#Cpl. Roman Ducksworth Jr., was a military police officer who was stationed in Maryland. He was born in 1934 and died April 9, 1962. Ducksworth was on leave to visit his sick wife in Fort Ritchie Md; his wife was expecting their sixth child. Ducksworth was ordered by a police officer to get off the bus which he was traveling on. He refused to get off the bus and as a result was shot. There have been many other stories to the actual account as to what happened. It is believed that the police officer may have mistaken Ducksworth for a “freedom rider” who was testing bus desegregation laws. The NAACP took the case but Ducksworth murder was ruled a justifiable homicide. The Freedom Ride took place in 1961. The Freedom Ride is well-known in civil rights history. In 1946, the Supreme Court ruled that group seating on interstate buses was banned.
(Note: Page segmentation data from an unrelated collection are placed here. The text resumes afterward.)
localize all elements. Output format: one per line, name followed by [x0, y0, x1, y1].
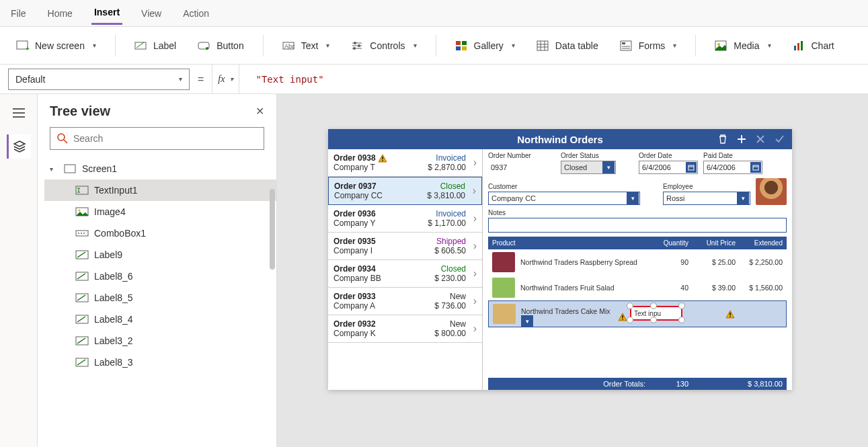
new-screen-button[interactable]: + New screen ▾ — [8, 36, 104, 56]
label-label: Label — [153, 40, 176, 51]
charts-icon — [793, 40, 806, 52]
chevron-down-icon: ▾ — [93, 42, 96, 49]
canvas[interactable]: Northwind Orders Order 0938 Company TInv… — [277, 94, 868, 447]
chevron-down-icon: ▾ — [768, 42, 771, 49]
svg-rect-14 — [537, 41, 548, 50]
fx-button[interactable]: fx ▾ — [212, 65, 239, 93]
text-button[interactable]: Abc Text ▾ — [274, 36, 338, 56]
order-row[interactable]: Order 0937Company CCClosed$ 3,810.00› — [328, 177, 482, 205]
chevron-right-icon: › — [466, 268, 477, 280]
menu-insert[interactable]: Insert — [91, 1, 122, 25]
tree-item[interactable]: Label3_2 — [44, 330, 276, 352]
chevron-right-icon: › — [466, 240, 477, 252]
customer-dropdown[interactable]: Company CC▾ — [488, 192, 640, 205]
text-icon: Abc — [282, 40, 296, 52]
save-button[interactable] — [773, 133, 785, 145]
order-status-dropdown[interactable]: Closed▾ — [561, 161, 616, 174]
menu-home[interactable]: Home — [45, 3, 75, 24]
close-panel-button[interactable]: ✕ — [255, 105, 264, 118]
controls-button[interactable]: Controls ▾ — [343, 36, 424, 56]
forms-button[interactable]: Forms ▾ — [612, 36, 685, 56]
tree-item[interactable]: Label9 — [44, 244, 276, 266]
product-row[interactable]: Northwind Traders Fruit Salad40$ 39.00$ … — [488, 275, 787, 300]
data-table-button[interactable]: Data table — [528, 36, 606, 56]
delete-button[interactable] — [717, 133, 729, 145]
svg-point-26 — [79, 210, 81, 212]
svg-rect-44 — [729, 316, 730, 317]
tree-item-label: Label3_2 — [94, 335, 133, 346]
cancel-button[interactable] — [754, 133, 766, 145]
menu-file[interactable]: File — [8, 3, 29, 24]
product-price: $ 39.00 — [688, 284, 736, 292]
grid-header-ext: Extended — [736, 239, 783, 247]
grid-header-qty: Quantity — [651, 239, 688, 247]
order-row[interactable]: Order 0936Company YInvoiced$ 1,170.00› — [328, 205, 482, 233]
label-icon — [75, 335, 89, 346]
product-grid[interactable]: Northwind Traders Raspberry Spread90$ 25… — [488, 249, 787, 378]
tree-panel: Tree view ✕ ▾ Screen1 TextInput1Image4Co… — [38, 94, 277, 447]
top-menu: File Home Insert View Action — [0, 0, 868, 27]
collapse-icon[interactable]: ▾ — [50, 165, 58, 173]
product-combobox[interactable]: Northwind Traders Cake Mix▾ — [521, 307, 627, 321]
hamburger-button[interactable] — [7, 101, 31, 125]
notes-input[interactable] — [488, 218, 787, 233]
add-button[interactable] — [736, 133, 748, 145]
label-button[interactable]: Label — [126, 36, 184, 56]
tree-item[interactable]: Label8_4 — [44, 309, 276, 330]
svg-rect-16 — [622, 42, 625, 44]
field-label: Order Date — [639, 152, 698, 159]
tree-item[interactable]: Label8_3 — [44, 352, 276, 373]
charts-label: Chart — [812, 40, 834, 51]
chevron-down-icon: ▾ — [602, 161, 615, 173]
svg-rect-21 — [801, 41, 803, 50]
svg-rect-19 — [794, 46, 796, 50]
formula-value[interactable]: "Text input" — [247, 74, 323, 85]
media-button[interactable]: Media ▾ — [707, 36, 779, 56]
order-row[interactable]: Order 0933Company ANew$ 736.00› — [328, 288, 482, 315]
chevron-right-icon: › — [466, 157, 477, 169]
product-row[interactable]: Northwind Traders Raspberry Spread90$ 25… — [488, 249, 787, 275]
tree-view-rail-button[interactable] — [7, 134, 31, 159]
grid-header-product: Product — [492, 239, 651, 247]
button-button[interactable]: Button — [190, 36, 251, 56]
grid-header: Product Quantity Unit Price Extended — [488, 237, 787, 249]
order-amount: $ 2,870.00 — [428, 163, 466, 172]
employee-dropdown[interactable]: Rossi▾ — [663, 192, 750, 205]
order-status: Invoiced — [428, 153, 466, 163]
product-name: Northwind Traders Cake Mix — [521, 307, 610, 315]
screen-icon — [63, 163, 77, 174]
tree-search[interactable] — [50, 127, 264, 150]
product-row[interactable]: Northwind Traders Cake Mix▾Text inpu — [488, 300, 787, 327]
tree-item[interactable]: Label8_5 — [44, 287, 276, 309]
search-input[interactable] — [73, 133, 257, 144]
paid-date-picker[interactable]: 6/4/2006 — [703, 161, 762, 174]
svg-point-18 — [717, 43, 720, 46]
svg-rect-10 — [456, 41, 461, 45]
totals-row: Order Totals: 130 $ 3,810.00 — [488, 378, 787, 390]
tree-item[interactable]: Image4 — [44, 201, 276, 222]
tree-item[interactable]: Label8_6 — [44, 266, 276, 287]
property-dropdown[interactable]: Default ▾ — [8, 69, 190, 90]
tree-root[interactable]: ▾ Screen1 — [44, 158, 276, 179]
menu-view[interactable]: View — [139, 3, 164, 24]
charts-button[interactable]: Chart — [785, 36, 842, 56]
tree-item-label: Label9 — [94, 249, 122, 260]
order-name: Order 0932 — [333, 319, 434, 329]
order-name: Order 0937 — [334, 181, 427, 191]
menu-action[interactable]: Action — [180, 3, 212, 24]
svg-point-28 — [78, 233, 79, 234]
order-gallery[interactable]: Order 0938 Company TInvoiced$ 2,870.00›O… — [328, 149, 483, 390]
property-value: Default — [15, 74, 45, 85]
order-row[interactable]: Order 0938 Company TInvoiced$ 2,870.00› — [328, 149, 482, 177]
order-row[interactable]: Order 0934Company BBClosed$ 230.00› — [328, 260, 482, 288]
svg-rect-42 — [622, 319, 623, 319]
order-row[interactable]: Order 0932Company KNew$ 800.00› — [328, 315, 482, 343]
chevron-right-icon: › — [466, 323, 477, 335]
scrollbar-thumb[interactable] — [270, 189, 275, 270]
order-row[interactable]: Order 0935Company IShipped$ 606.50› — [328, 233, 482, 260]
order-company: Company CC — [334, 191, 427, 200]
tree-item[interactable]: ComboBox1 — [44, 222, 276, 244]
order-date-picker[interactable]: 6/4/2006 — [639, 161, 698, 174]
gallery-button[interactable]: Gallery ▾ — [447, 36, 523, 56]
tree-item[interactable]: TextInput1 — [44, 179, 276, 201]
After Ducksworth’s murder the courts tried to say that he was drunk and shot in self-defense; however his family disagreed. Many people believed he was murdered for no reason at all. The family of Ducksworth continue to this day to wait for justice for his murder. Ducksworth is considered an important figure of the Civil Rights Movement. There were many people during this time that were also killed for no apparent reason.
When Ducksworth died, he was only a few months short of finishing ten years of service in the US Army. Ducksworth’s death came as a great shock to all that knew him and his family. His family was very active and well-known through out the community. Ducksworth received full military honors and a 16-gun salute.